See, say you DO go back to the new branch you created - or time doesn't branch, at all - and your future does change via your actions in the past. Next thing you know, you're going all Marty McFly, with fading photographs and changing newspapers and this weird thing where your great-grandfather somehow managed to marry a woman who looks exactly like your mom. You save Lincoln, and pop back to your time, and see a world where your efforts changed something.

So then, why did you go back at all? Okay, maybe you went back and time was just overwritten, a la McFly's misadventures. Then you simply CAN'T have gone back at all, or else now there are two of you, or something stupid like that. I mean, say time overwrites itself and you have a new past. Either you replace yourself or time makes a new you, doesn't matter. Either way, the you of THIS history is DAMNED unlikely to have the chance and reason to go back in time like original you did. Maybe s/he won't even want to.

There's an exception to this rule, involving a twist of fate allowing you to exist independent of changes to time, no matter what. But where the deuce does that come from?

Wait, there's another exception to all this. The Doctor. He gets a pass on time travel for two reasons: one, he doesn't overcomplicate time travel. Two, he's the frickin' DOCTOR.

Tuesday, February 9, 2010

First Things First ...

I can't imagine I'll be too dedicated to this blog. I'm starting it because I was offhandedly challenged to. And offhanded challenges should rarely - if ever - be turned down. I already had a Blogger account (two, it turns out) for a couple of classes from two semesters or so back. Thanks to that little bit of forgotten homework, I've locked myself out of the URL I would have preferred for this blog. But whatcha gonna do ..? At least half the work of starting a blog was already done, which makes this easier for me to sit and do, since I know not a whole lotta people're gonna be reading this, anyway.

So, what do to? Start with a biography, or jump right into things?
...

I've got nothing to do today, see. That's the problem. Had plans, and even got responsible about them and did all my homework last night so I'd be good to game it up today, play me some RuneWars. My friend canceled. For his sake, it better have been for a girl. I didn't buy this game so I could never play it.

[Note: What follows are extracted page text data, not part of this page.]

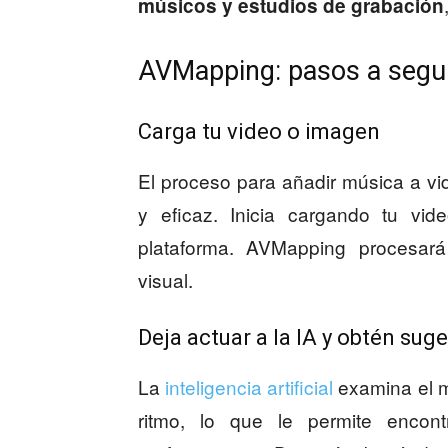
músicos y estudios de grabación
AVMapping: pasos a segu
Carga tu video o imagen
El proceso para añadir música a v
y eficaz. Inicia cargando tu v
plataforma. AVMapping procesará
visual.
Deja actuar a la IA y obtén sug
La
inteligencia artificial
examina el m
ritmo, lo que le permite enco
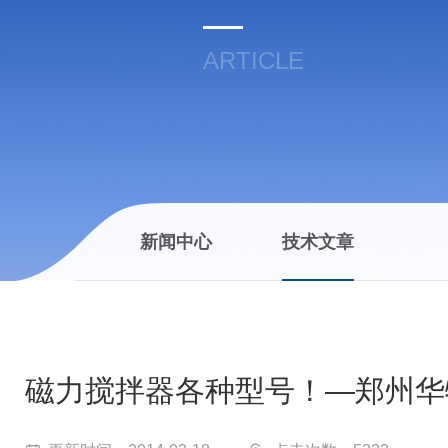
ARTICLE
新闻中心
技术文章
磁力搅拌器各种型号！—郑州华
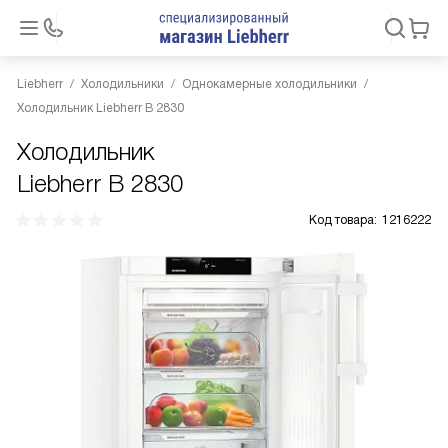
Liebherr
Холодильники
Однокамерные холодильники
Холодильник Liebherr B 2830
Холодильник
Liebherr B 2830
Код товара:
1216222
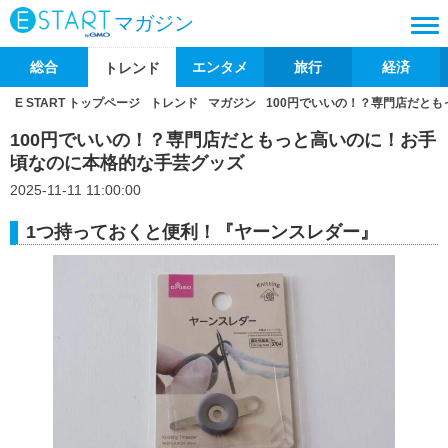
マガジン
総合
エンタメ
旅行
経済
トレンド
E START トップページ
トレンド
マガジン
100円でいいの！？専門店だと
100円でいいの！？専門店だともっと高いのに！お手
頃なのに本格的な手芸グッズ
2025-11-11 11:00:00
1つ持っておくと便利！『ヤーンスレダー』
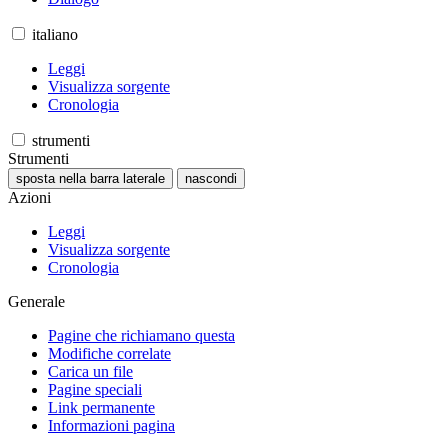
italiano
Leggi
Visualizza sorgente
Cronologia
strumenti
Strumenti
sposta nella barra laterale
nascondi
Azioni
Leggi
Visualizza sorgente
Cronologia
Generale
Pagine che richiamano questa
Modifiche correlate
Carica un file
Pagine speciali
Link permanente
Informazioni pagina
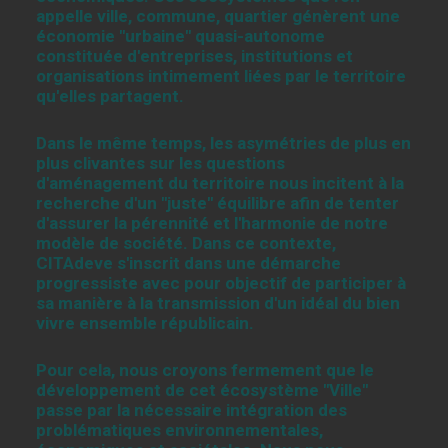
appelle ville, commune, quartier génèrent une
économie "urbaine" quasi-autonome
constituée d'entreprises, institutions et
organisations intimement liées par le territoire
qu'elles partagent.
Dans le même temps, les asymétries de plus en
plus clivantes sur les questions
d'aménagement du territoire nous incitent à la
recherche d'un "juste" équilibre afin de tenter
d'assurer la pérennité et l'harmonie de notre
modèle de société. Dans ce contexte,
CITAdeve s'inscrit dans une démarche
progressiste avec pour objectif de participer à
sa manière à la transmission d'un idéal du bien
vivre ensemble républicain.
Pour cela, nous croyons fermement que le
développement de cet écosystème "Ville"
passe par la nécessaire intégration des
problématiques environnementales,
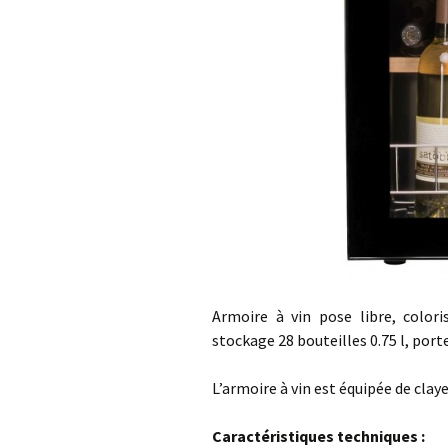
Armoire à vin pose libre, color
stockage 28 bouteilles 0.75 l, port
L’armoire à vin est équipée de clay
Caractéristiques techniques :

But nothing to do means I'm just stuck here gaming. Video gaming, I mean. Some 360, some Wii; I'm full-on back into my Civilization Revolution addiction. So there's that. But time to game (alone) means time to think, and that can be dangerous for a guy like me. Don't get me wrong: in the last ... mmm, six months or so, I'd say, I've dramatically improved my Time Spent in My Mind-to-Time Spent Being Emo ratio. Sure, The Emo still hits every now and then, but it is usually the result of specific stimuli. And alcohol. So it's easy enough to avoid, for the most part.

I'd just rather have something to do today, dammit. This is what I get for being responsible: nothing. To. Do.

I do wonder how this blog will shape up, however, considering my life really IS in a good place, right now, and the only real problems I have are a couple things I can never, ever post here. But, then, that's what I do. Think and wonder and prepare myself - mentally, at least - for all the possibilities I see in all the day-to-day drama I hate but can't avoid.

Oh, and prepare myself (again, mentally more than physically. Not like it's all that likely to happen) for the coming Apocalypse, of course. Fingers crossed, I'm hoping for a basic Zombie Apocalypse. I have a roommate, she is terrified of zombies. Unreasonably so, I think. Is it cruel of me to hope for at least a tiny, Resident Evil-style zombie outbreak, despite her fear?

Ah, I do that, too: pose a lot of rhetorical questions. In fact, that's probably what I'll name this blog.